The townies are crying out for quality and beauty in their town. We like our solid buildings and manicured gardens, and a sign saying “Welcome To Our Town”. How does this translate? Aside from addressing the problems from above, two things come to mind: more social networking tools and superior orientation. If Second Life is to be truly hailed as a social networking haven, it needs the tools to support that boast, instead of people finding that they can work around the restrictions of the system. For Second Life to be welcoming, the whole orientation system needs to be addressed. Right now, no orientation at all would be better than what is currently available.

If Kapor, Kingdon and the rest of the team up at Linden Lab still think that we’re just passing out of the early adoption phase, we need to be prepared for a continuing disconnect between the Linden Lab view of the product and the consumer’s view – that is, how the product is actually being used.

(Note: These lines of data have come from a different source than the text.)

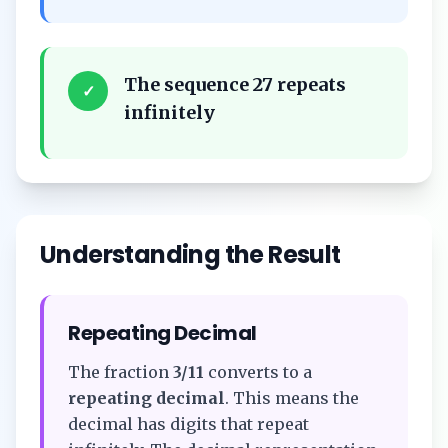
The sequence 27 repeats
✓
infinitely
Understanding the Result
Repeating Decimal
The fraction
3/11
converts to a
repeating decimal
. This means the
decimal has digits that repeat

Beware the bling in Second Life

Linden Lab’s Pastrami Linden has flagged a new feature in the current Release Candidate viewer. The ‘Avatar Rendering Cost’ option will show a number that equates to the cumulative graphics generation impact of that avatar – the more non-standard avatar features you’ve added the higher the number.

It’s a useful tool to determine what may be behind some of the lag experienced in the busier locations but it also risks being a distraction from some of the more serious software and hardware bottlenecks (Australian SL servers anyone?). It cold also be used as a means of excluding people or the imposition of ‘base avatar’ rules in the more popular areas. What do you think – is bling the target here?

And they wonder why people leave Second Life

I understand that the logistics of running the Second Life grid must be one hell of a task. That said, the announcement by Linden Lab that in peak usage times they’ll be disabling some of the in-world services to cope seems farcical to me. It’s the equivalent of shutting off the lights on a passenger airliner to maximise power for take-off, except in this case the lights are off for around four hours.

The services affected are:

“* Avatar profile information will not be trasmitted to the viewer. This affects both floating and embedded profile windows.

* General group information (name, charter, etc.) will not display in floating or group embedded group info windows.

* Groups will not show their member lists.

* Group owners and officers will not be able to eject group members.

* Group proposals will open the UI, but will fail to create.

* About Land will show 0 for traffic.”

Some will argue these aren’t show-stopper services but I know some people heavily use the avatar profile and group services. Furthermore, it’s the principle of the issue – I’d go as far as to say I’d rather a couple of thousand people less be permitted on the grid with full functionality than the ‘solution’ proposed.

Linden Lab are claiming a fix is on the way – you’d want to hope so because a plane full of passengers sitting in the dark doesn’t make for an experience people want to pay for again.